▸ **What you have to do**: Transcribe the closing lines of the listing exactly, starting at the one that contains "Share this Article" and including the last.

(Records provided Opens)

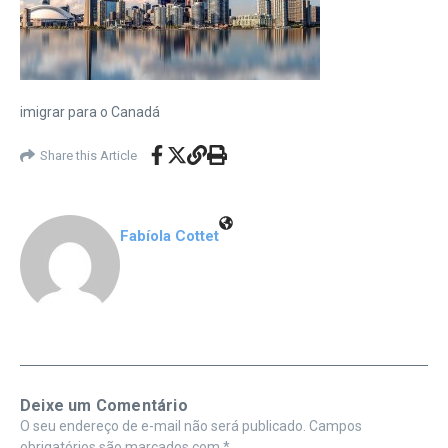
imigrar para o Canadá
Share this Article
Fabíola Cottet
Deixe um Comentário
O seu endereço de e-mail não será publicado.
Campos
obrigatórios são marcados com
*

(Records provided Closes)

▸ **Exercise response**:
Share this Article
Fabíola Cottet
Deixe um Comentário
O seu endereço de e-mail não será publicado.
Campos
obrigatórios são marcados com
*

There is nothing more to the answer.